DELTA E IL PUNTO DI ROTTURA
Il cambio di rotta è cominciato circa un mese e mezzo fa. Come spiega Ran Balicer, che è a capo del panel di esperti sul Covid-19 ai quali fa riferimento il governo israeliano, da gennaio, con l’avanzare delle vaccinazioni, la curva dei contagi ha continuato a calare fino a inizio giugno, quando per due settimane consecutive non si sono registrati decessi. «All’epoca festeggiavamo la fine delle restrizioni, ci sollevavamo la mascherina, pareva che il Covid fosse solo un ricordo», dice Balicer. Ma dalla seconda metà di giugno «il trend si è invertito. Non avevamo più a che fare con la variante Alpha, con il Covid che avevamo conosciuto, ma con la Delta, che ha una contagiosità assai più elevata. Anche tra i vaccinati sono iniziati a crescere i contagi». Nelle scorse sei settimane sono aumentati esponenzialmente i casi, anche quelli gravi: «Ogni dieci giorni, i numeri raddoppiano. La situazione non accenna a normalizzarsi».
«Non c’è alcun dubbio che chi non è vaccinato rischia di ammalarsi gravemente molto più di chi ha fatto il vaccino» dice Balicer che, essendo a capo del comitato di esperti, non fa che analizzare dati.

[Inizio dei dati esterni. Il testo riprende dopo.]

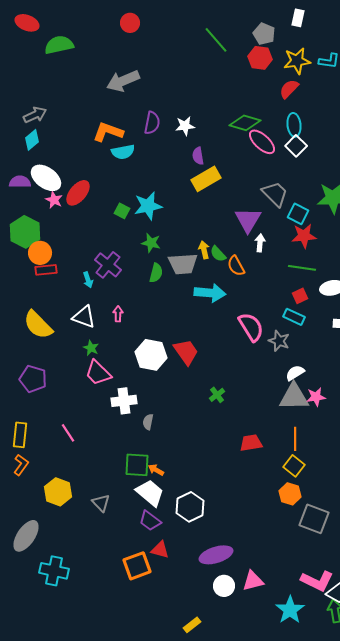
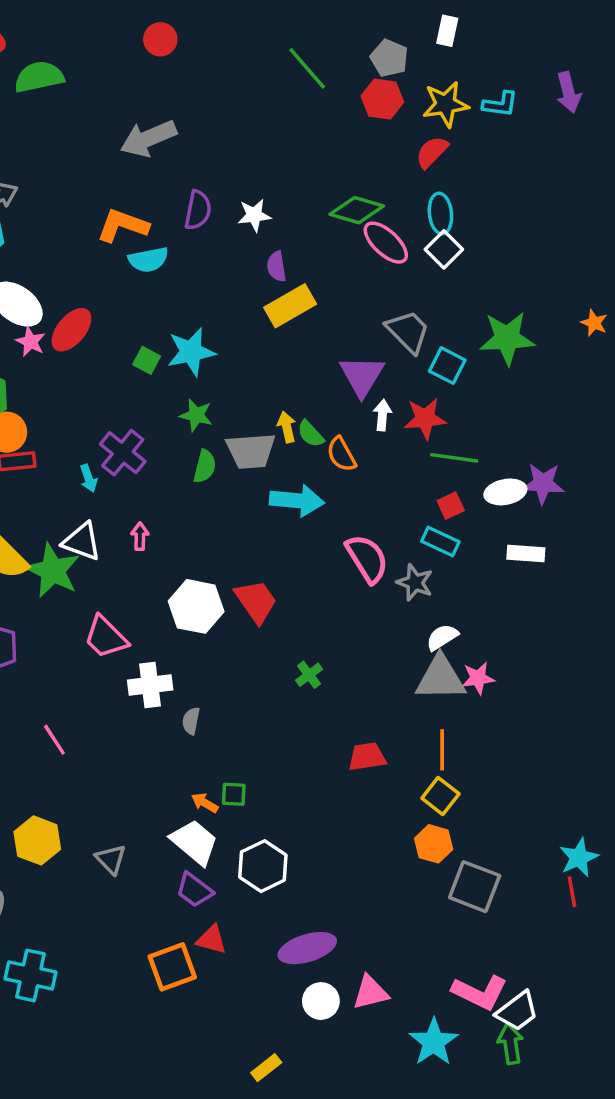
red star: (304, 236) -> (425, 419), moved
green star: (91, 348) -> (53, 571), moved, size x2.0
green square: (137, 465) -> (234, 794), moved, size x0.6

I grafici prodotti dal ministero della Salute mostrano in effetti che gli anziani, se non vaccinati, hanno oltre cinque volte più possibilità di ammalarsi gravemente rispetto ai coetanei immunizzati. «Ma se tra i vaccinati, vuoi per la contagiosa variante Delta, vuoi perché col tempo si affievoliscono gli effetti, aumentano i contagi anche senza portare a casi gravi, questo implica comunque a suo modo una maggiore circolazione del virus». Intanto con questo ritmo di contagi, se la tendenza continua, il ministero della Salute prevede che il primo settembre, quando riapriranno le scuole, ci saranno 10mila nuovi contagi giornalieri, la metà dei quali proprio fra gli studenti.
LO SCENARIO DEL LOCKDOWN
«Un altro lockdown? Sarebbe terribile! I ragazzini sono già stati privati dell’esperienza piena della scuola, tante attività sono state chiuse e la gente ha vissuto sulla sua pelle la perdita del lavoro», dice Ariel Avriel Sheffer, che insegna inglese a Tel Aviv. In primavera raccontava l’emozione della riapertura: a metà marzo, lui e il suo partner rimettevano piede in un ristorante, riprendevano l’abitudine della gita fuori porta e della nuotata in piscina.
Intanto il governatore della Banca centrale israeliana Amir Yaron fa i conti con questa ipotesi e preconizza mezzo punto percentuale di crescita in meno. L’economista Assaf Patir dice che nei mesi di riapertura «la disoccupazione è rapidamente calata» e se si tornasse a chiudere «non è nemmeno detto che questo governo continui la strategia di sussidi avviata in precedenza». Nel frattempo «chi può lavora da casa, ricominciamo a tenere le distanze», e «già questo stesso clima di incertezza impedisce ai lavoratori autonomi di fare progetti di medio periodo». L’incertezza non fa bene né alle persone «né all’economia».
Il punto fermo per ora sono le nuove restrizioni imposte da una settimana: tornano le mascherine anche all’aperto se c’è folla, da questa settimana il green pass serve per la maggior parte delle attività al chiuso e dal 20 agosto sarà richiesto anche agli under 12. Inoltre si ritorna a lavorare da casa. Negli uffici pubblici solo la metà del personale opera in presenza mentre nel settore privato è incoraggiato lo smart working. Il futuro prossimo di Israele sembra più un ritorno al passato.